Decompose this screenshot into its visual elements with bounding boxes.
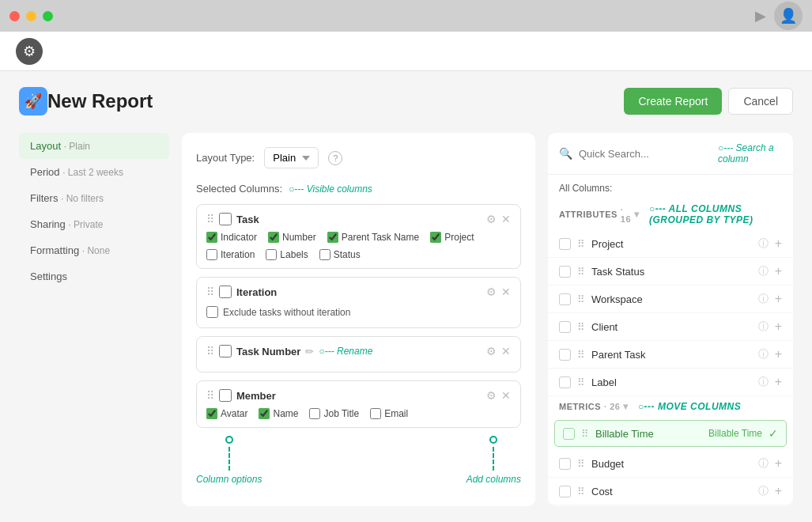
panels-row: Layout · Plain Period · Last 2 weeks Fil… xyxy=(19,133,793,506)
label-info-icon[interactable]: ⓘ xyxy=(758,375,769,389)
column-row-project[interactable]: ⠿ Project ⓘ + xyxy=(548,230,793,258)
parenttask-info-icon[interactable]: ⓘ xyxy=(758,347,769,361)
iteration-close-icon[interactable]: ✕ xyxy=(501,286,511,298)
member-settings-icon[interactable]: ⚙ xyxy=(486,389,497,402)
rename-icon[interactable]: ✏ xyxy=(305,346,314,357)
cost-col-checkbox[interactable] xyxy=(559,486,571,497)
parenttask-add-icon[interactable]: + xyxy=(775,347,782,361)
sidebar-item-filters[interactable]: Filters · No filters xyxy=(19,185,169,211)
avatar[interactable]: 👤 xyxy=(774,2,803,30)
member-name-checkbox[interactable]: Name xyxy=(259,408,298,419)
iteration-section-actions: ⚙ ✕ xyxy=(486,286,511,298)
column-row-client[interactable]: ⠿ Client ⓘ + xyxy=(548,313,793,341)
column-row-label[interactable]: ⠿ Label ⓘ + xyxy=(548,369,793,396)
column-row-billable-time[interactable]: ⠿ Billable Time Billable Time ✓ xyxy=(554,420,787,447)
titlebar: ▶ 👤 xyxy=(0,0,812,32)
add-columns-line xyxy=(493,447,494,471)
task-settings-icon[interactable]: ⚙ xyxy=(486,213,497,225)
project-add-icon[interactable]: + xyxy=(775,236,782,251)
maximize-dot[interactable] xyxy=(43,11,53,21)
sidebar-item-layout[interactable]: Layout · Plain xyxy=(19,133,169,159)
tasknumber-close-icon[interactable]: ✕ xyxy=(501,345,511,357)
label-add-icon[interactable]: + xyxy=(775,375,782,389)
right-search-row: 🔍 ○--- Search a column xyxy=(548,133,793,175)
metrics-group-header: METRICS · 26 ▾ ○--- Move columns xyxy=(548,396,793,417)
search-annotation: ○--- Search a column xyxy=(718,142,782,165)
member-drag-handle[interactable]: ⠿ xyxy=(206,389,214,402)
task-indicator-checkbox[interactable]: Indicator xyxy=(206,232,257,243)
task-iteration-checkbox[interactable]: Iteration xyxy=(206,249,255,260)
task-section-checkbox[interactable] xyxy=(219,213,232,225)
cost-add-icon[interactable]: + xyxy=(775,484,782,498)
task-status-checkbox[interactable]: Status xyxy=(319,249,361,260)
task-number-checkbox[interactable]: Number xyxy=(268,232,316,243)
label-drag-handle: ⠿ xyxy=(577,376,585,388)
tasknumber-drag-handle[interactable]: ⠿ xyxy=(206,345,214,357)
tasknumber-settings-icon[interactable]: ⚙ xyxy=(486,345,497,357)
budget-info-icon[interactable]: ⓘ xyxy=(758,456,769,471)
project-col-checkbox[interactable] xyxy=(559,238,571,250)
taskstatus-col-checkbox[interactable] xyxy=(559,266,571,278)
parenttask-col-checkbox[interactable] xyxy=(559,349,571,361)
client-drag-handle: ⠿ xyxy=(577,321,585,333)
iteration-section-checkbox[interactable] xyxy=(219,286,232,298)
billabletime-check-icon[interactable]: ✓ xyxy=(769,427,778,440)
taskstatus-add-icon[interactable]: + xyxy=(775,264,782,278)
sidebar-item-formatting[interactable]: Formatting · None xyxy=(19,237,169,263)
workspace-col-checkbox[interactable] xyxy=(559,293,571,305)
exclude-row: Exclude tasks without iteration xyxy=(206,304,511,320)
task-drag-handle[interactable]: ⠿ xyxy=(206,213,214,225)
create-report-button[interactable]: Create Report xyxy=(624,88,722,115)
iteration-settings-icon[interactable]: ⚙ xyxy=(486,286,497,298)
close-dot[interactable] xyxy=(9,11,20,21)
task-parenttaskname-checkbox[interactable]: Parent Task Name xyxy=(327,232,420,243)
cost-info-icon[interactable]: ⓘ xyxy=(758,484,769,498)
exclude-checkbox[interactable] xyxy=(206,306,218,318)
sidebar-item-sharing[interactable]: Sharing · Private xyxy=(19,211,169,237)
taskstatus-info-icon[interactable]: ⓘ xyxy=(758,264,769,278)
metrics-count: · 26 xyxy=(604,402,620,411)
member-avatar-checkbox[interactable]: Avatar xyxy=(206,408,247,419)
budget-col-checkbox[interactable] xyxy=(559,458,571,470)
selected-columns-header: Selected Columns: ○--- Visible columns xyxy=(196,183,521,195)
label-col-checkbox[interactable] xyxy=(559,376,571,388)
minimize-dot[interactable] xyxy=(26,11,36,21)
project-drag-handle: ⠿ xyxy=(577,238,585,250)
column-row-budget[interactable]: ⠿ Budget ⓘ + xyxy=(548,450,793,478)
task-close-icon[interactable]: ✕ xyxy=(501,213,511,225)
metrics-chevron[interactable]: ▾ xyxy=(623,401,629,412)
member-section-checkbox[interactable] xyxy=(219,389,232,402)
cancel-button[interactable]: Cancel xyxy=(728,88,793,115)
member-close-icon[interactable]: ✕ xyxy=(501,389,511,402)
task-labels-checkbox[interactable]: Labels xyxy=(266,249,308,260)
tasknumber-section-checkbox[interactable] xyxy=(219,345,232,357)
member-jobtitle-checkbox[interactable]: Job Title xyxy=(309,408,359,419)
task-project-checkbox[interactable]: Project xyxy=(430,232,474,243)
workspace-info-icon[interactable]: ⓘ xyxy=(758,292,769,306)
column-row-cost[interactable]: ⠿ Cost ⓘ + xyxy=(548,478,793,505)
search-input[interactable] xyxy=(579,148,712,160)
metrics-annotation: ○--- Move columns xyxy=(638,401,741,412)
label-col-name: Label xyxy=(591,376,752,388)
rename-row: Task Number ✏ ○--- Rename xyxy=(236,346,372,357)
task-checkboxes: Indicator Number Parent Task Name Projec… xyxy=(206,232,511,260)
billabletime-col-checkbox[interactable] xyxy=(563,428,575,440)
column-row-parenttask[interactable]: ⠿ Parent Task ⓘ + xyxy=(548,341,793,369)
member-email-checkbox[interactable]: Email xyxy=(370,408,408,419)
play-icon[interactable]: ▶ xyxy=(755,7,766,25)
layout-help-icon[interactable]: ? xyxy=(328,151,342,165)
layout-type-select[interactable]: Plain xyxy=(264,147,319,168)
column-row-taskstatus[interactable]: ⠿ Task Status ⓘ + xyxy=(548,258,793,286)
budget-add-icon[interactable]: + xyxy=(775,456,782,471)
iteration-drag-handle[interactable]: ⠿ xyxy=(206,286,214,298)
workspace-add-icon[interactable]: + xyxy=(775,292,782,306)
sidebar-item-period[interactable]: Period · Last 2 weeks xyxy=(19,159,169,185)
project-info-icon[interactable]: ⓘ xyxy=(758,236,769,251)
client-add-icon[interactable]: + xyxy=(775,320,782,334)
attributes-chevron[interactable]: ▾ xyxy=(634,209,640,220)
sidebar-item-settings[interactable]: Settings xyxy=(19,263,169,289)
client-info-icon[interactable]: ⓘ xyxy=(758,320,769,334)
column-row-workspace[interactable]: ⠿ Workspace ⓘ + xyxy=(548,286,793,313)
metrics-label: METRICS xyxy=(559,402,601,411)
client-col-checkbox[interactable] xyxy=(559,321,571,333)
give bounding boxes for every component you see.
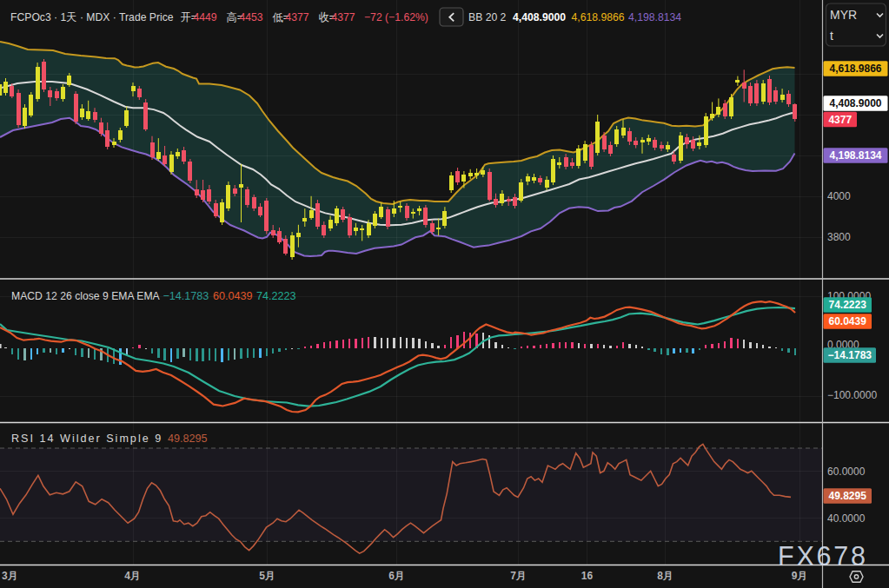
svg-text:−14.1783: −14.1783 [163, 290, 209, 302]
svg-text:74.2223: 74.2223 [256, 290, 296, 302]
svg-text:MYR: MYR [830, 8, 857, 22]
svg-text:3800: 3800 [827, 231, 851, 243]
svg-text:8月: 8月 [657, 570, 673, 582]
svg-text:4000: 4000 [827, 190, 851, 202]
svg-text:4,618.9866: 4,618.9866 [829, 63, 881, 75]
svg-text:4449: 4449 [194, 11, 217, 23]
svg-text:5月: 5月 [259, 570, 275, 582]
svg-text:74.2223: 74.2223 [829, 299, 867, 311]
svg-text:−72 (−1.62%): −72 (−1.62%) [364, 11, 428, 23]
svg-text:9月: 9月 [792, 570, 808, 582]
svg-text:6月: 6月 [388, 570, 405, 582]
svg-text:FX678: FX678 [778, 541, 868, 571]
svg-text:4,198.8134: 4,198.8134 [628, 11, 681, 23]
svg-text:40.0000: 40.0000 [827, 512, 866, 525]
svg-text:60.0439: 60.0439 [829, 315, 867, 327]
svg-text:−14.1783: −14.1783 [828, 349, 872, 361]
svg-text:4453: 4453 [240, 11, 263, 23]
svg-text:RSI 14 Wilder Simple 9: RSI 14 Wilder Simple 9 [11, 433, 163, 445]
svg-text:t: t [830, 29, 833, 43]
svg-text:16: 16 [581, 570, 594, 582]
svg-text:BB 20 2: BB 20 2 [468, 11, 507, 23]
svg-text:4月: 4月 [124, 570, 141, 582]
svg-text:7月: 7月 [510, 570, 527, 582]
svg-text:4377: 4377 [332, 11, 355, 23]
svg-text:4,198.8134: 4,198.8134 [829, 149, 881, 162]
svg-text:4377: 4377 [828, 114, 852, 126]
svg-text:4,618.9866: 4,618.9866 [572, 11, 625, 23]
svg-text:4377: 4377 [286, 11, 309, 23]
svg-text:60.0439: 60.0439 [213, 290, 253, 302]
svg-text:49.8295: 49.8295 [168, 433, 208, 445]
svg-text:4,408.9000: 4,408.9000 [513, 11, 566, 23]
svg-text:49.8295: 49.8295 [829, 490, 867, 502]
svg-text:4,408.9000: 4,408.9000 [829, 97, 881, 109]
svg-text:FCPOc3 · 1天 · MDX · Trade Pric: FCPOc3 · 1天 · MDX · Trade Price [10, 11, 174, 23]
svg-text:60.0000: 60.0000 [827, 466, 866, 478]
svg-text:3月: 3月 [2, 570, 18, 582]
svg-text:−100.0000: −100.0000 [827, 389, 877, 401]
svg-text:MACD 12 26 close 9 EMA EMA: MACD 12 26 close 9 EMA EMA [11, 290, 161, 302]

### EXERCISE REQUIREMENTS:
Starting with the line that contains "give bounding boxes", reproduce every line to the end of the material above, both end lines included, exactly and with no pictures.

### SOLUTION:
give bounding boxes for every component you see.
svg-text:−14.1783: −14.1783 [163, 290, 209, 302]
svg-text:74.2223: 74.2223 [256, 290, 296, 302]
svg-text:MYR: MYR [830, 8, 857, 22]
svg-text:3800: 3800 [827, 231, 851, 243]
svg-text:8月: 8月 [657, 570, 673, 582]
svg-text:4000: 4000 [827, 190, 851, 202]
svg-text:4,618.9866: 4,618.9866 [829, 63, 881, 75]
svg-text:4449: 4449 [194, 11, 217, 23]
svg-text:5月: 5月 [259, 570, 275, 582]
svg-text:74.2223: 74.2223 [829, 299, 867, 311]
svg-text:−72 (−1.62%): −72 (−1.62%) [364, 11, 428, 23]
svg-text:9月: 9月 [792, 570, 808, 582]
svg-text:6月: 6月 [388, 570, 405, 582]
svg-text:FX678: FX678 [778, 541, 868, 571]
svg-text:4,198.8134: 4,198.8134 [628, 11, 681, 23]
svg-text:40.0000: 40.0000 [827, 512, 866, 525]
svg-text:60.0439: 60.0439 [829, 315, 867, 327]
svg-text:−14.1783: −14.1783 [828, 349, 872, 361]
svg-text:4453: 4453 [240, 11, 263, 23]
svg-text:RSI 14 Wilder Simple 9: RSI 14 Wilder Simple 9 [11, 433, 163, 445]
svg-text:t: t [830, 29, 833, 43]
svg-text:16: 16 [581, 570, 594, 582]
svg-text:BB 20 2: BB 20 2 [468, 11, 507, 23]
svg-text:4月: 4月 [124, 570, 141, 582]
svg-text:7月: 7月 [510, 570, 527, 582]
svg-text:4377: 4377 [332, 11, 355, 23]
svg-text:4,198.8134: 4,198.8134 [829, 149, 881, 162]
svg-text:4377: 4377 [828, 114, 852, 126]
svg-text:4,618.9866: 4,618.9866 [572, 11, 625, 23]
svg-text:4377: 4377 [286, 11, 309, 23]
svg-text:60.0439: 60.0439 [213, 290, 253, 302]
svg-text:49.8295: 49.8295 [168, 433, 208, 445]
svg-text:4,408.9000: 4,408.9000 [513, 11, 566, 23]
svg-text:49.8295: 49.8295 [829, 490, 867, 502]
svg-text:4,408.9000: 4,408.9000 [829, 97, 881, 109]
svg-text:FCPOc3 · 1天 · MDX · Trade Pric: FCPOc3 · 1天 · MDX · Trade Price [10, 11, 174, 23]
svg-text:60.0000: 60.0000 [827, 466, 866, 478]
svg-text:3月: 3月 [2, 570, 18, 582]
svg-text:−100.0000: −100.0000 [827, 389, 877, 401]
svg-text:MACD 12 26 close 9 EMA EMA: MACD 12 26 close 9 EMA EMA [11, 290, 161, 302]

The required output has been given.